Também é lamentável que parte do elenco estelar seja subaproveitada. Michael Imperioli e Uma Thurman, por exemplo, têm participações tão tímidas e superficiais que mal encontram espaço, seja no presente, seja nas memórias do protagonista.

A impressão digital de Schrader, tanto como roteirista quanto como diretor, está claramente presente, assim como sua paixão pela sétima arte e suas constantes referências aos clássicos. Esse rigor, muito provavelmente, foi o que encantou o público na Riviera Francesa. A técnica fictícia criada por Leonard — em que duas câmeras são posicionadas de frente para entrevistador e entrevistado, como um dispositivo que os aproxima — funciona como um divã intimista e confere uma nova dimensão ao estudo de personagem que Schrader tão bem domina.

E a referência a Cidadão Kane na cena final? Schrader constrói seu próprio “Rosebud” que, ao contrário do clássico de Orson Welles — onde surge como uma declaração enigmática no início —, aqui aparece nas palavras finais do perfilado, que dão título ao filme. Trata-se de um desfecho memorável.
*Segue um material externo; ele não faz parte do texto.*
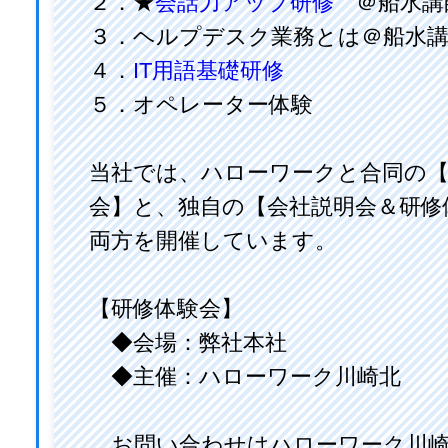
２．★
会話力アップ研修
＠船水講
３．ヘルプデスク業務とは＠船水
４．
IT用語基礎研修
５．オペレーター体験
当社では、ハローワークと合同の【
会】と、独自の【会社説明会＆研修
両方を開催しています。
【研修体験会】
◆会場：弊社本社
◆主催：ハローワーク川崎北
お問い合わせはハローワーク川崎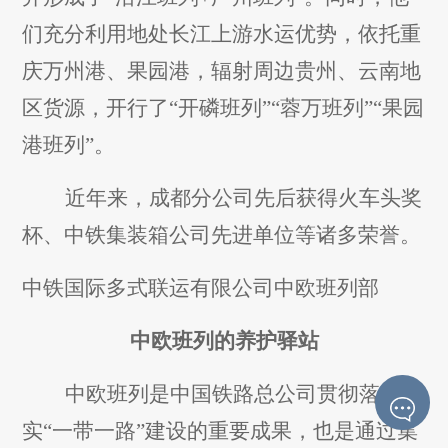
们充分利用地处长江上游水运优势，依托重
庆万州港、果园港，辐射周边贵州、云南地
区货源，开行了“开磷班列”“蓉万班列”“果园
港班列”。
近年来，成都分公司先后获得火车头奖
杯、中铁集装箱公司先进单位等诸多荣誉。
中铁国际多式联运有限公司中欧班列部
中欧班列的养护驿站
中欧班列是中国铁路总公司贯彻落
实“一带一路”建设的重要成果，也是通过集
Apesar disso, persiste uma sensação de “mais do mesmo”, só que com menos refinamento cinematográfico do que aquele que já experimentamos nas obras anteriores do roteirista. Fica a impressão de que falta algo. É como um chef que conhece cada detalhe da receita, mas, desta vez, não entrega um prato tão saboroso quanto os anteriores. No Brasil, especialmente após um hiato tão longo desde a première internacional, o longa deve passar quase despercebido, agradando mais àqueles que já acompanham a trajetória de Schrader e que, mais uma vez, estão dispostos a observar outro homem em um mesmo quarto pequeno.